More than half the people due to have heart bypass surgery at Auckland City Hospital have waited longer than six months and hundreds more cardiac patients are waiting for their first visit to a specialist, a Herald survey shows.
The Cardiac Society says specialists are struggling to deal with the numbers showing up at emergency departments suffering a heart attack or other crisis, let alone those on elective waiting lists - many of whom are so unwell they suffer intense chest pain and breathlessness just from walking to the letter box.
The situation is not much better for many patients needing hip or knee replacements, and people who need their gall bladder removed are prioritised with bowel cancer sufferers.
The Herald surveyed district health board waiting lists at the end of June for heart bypass surgery (cardiac artery graft), total hip replacement, gall bladder removal or cataract surgery.

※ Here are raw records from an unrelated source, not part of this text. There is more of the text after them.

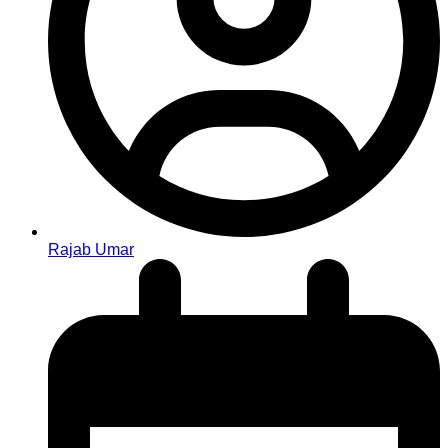
Rajab Umar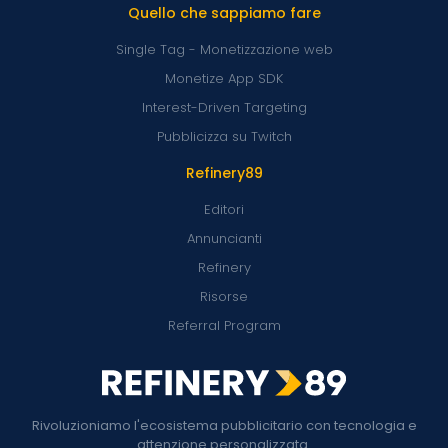
Quello che sappiamo fare
Single Tag - Monetizzazione web
Monetize App SDK
Interest-Driven Targeting
Pubblicizza su Twitch
Refinery89
Editori
Annuncianti
Refinery
Risorse
Referral Program
Rivoluzioniamo l'ecosistema pubblicitario con tecnologia e
attenzione personalizzata.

At Auckland City Hospital 127 people were waiting for a heart bypass. Of those, 71 had waited longer than six months but only six had been given certainty of treatment. The remaining 65 were on active review, which means their condition was assessed every six months to see if they had got worse.

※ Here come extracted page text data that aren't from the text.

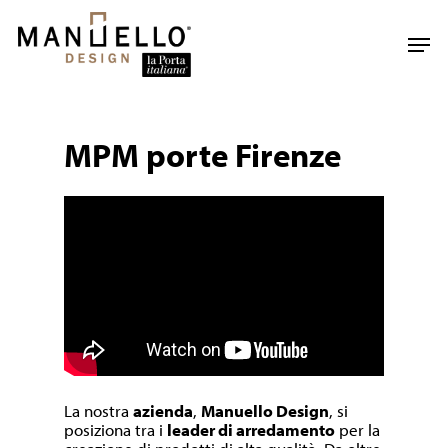
Skip
to
Men
main
content
MPM porte Firenze
La nostra
azienda
,
Manuello Design
, si
posiziona tra i
leader di arredamento
per la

A further 479 cardiology patients (not exclusively those needing a bypass) were waiting for their first specialist assessment and of those, 128 had waited longer than six months.

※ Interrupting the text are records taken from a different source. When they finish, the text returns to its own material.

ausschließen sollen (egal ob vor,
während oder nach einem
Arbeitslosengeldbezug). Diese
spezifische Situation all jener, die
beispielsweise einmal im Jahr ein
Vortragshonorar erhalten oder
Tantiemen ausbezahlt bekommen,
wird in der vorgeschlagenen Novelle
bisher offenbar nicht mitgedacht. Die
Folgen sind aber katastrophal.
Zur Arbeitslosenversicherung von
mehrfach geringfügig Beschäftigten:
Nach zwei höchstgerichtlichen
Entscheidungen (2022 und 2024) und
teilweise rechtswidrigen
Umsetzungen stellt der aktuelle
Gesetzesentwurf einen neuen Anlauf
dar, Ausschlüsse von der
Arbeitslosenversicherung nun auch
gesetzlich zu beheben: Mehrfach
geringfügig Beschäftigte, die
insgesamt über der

An Auckland health board spokeswoman said the situation was improving but Professor Norman Sharpe, medical director of the National Heart Foundation, said it was unacceptable that so many had waited so long.
Meanwhile, the Government's orthopaedic joint replacement initiative, announced last year, appears to be having an impact in Auckland - one of the key areas targeted - with nearly 800 extra hip and knee operations in the first 11 months.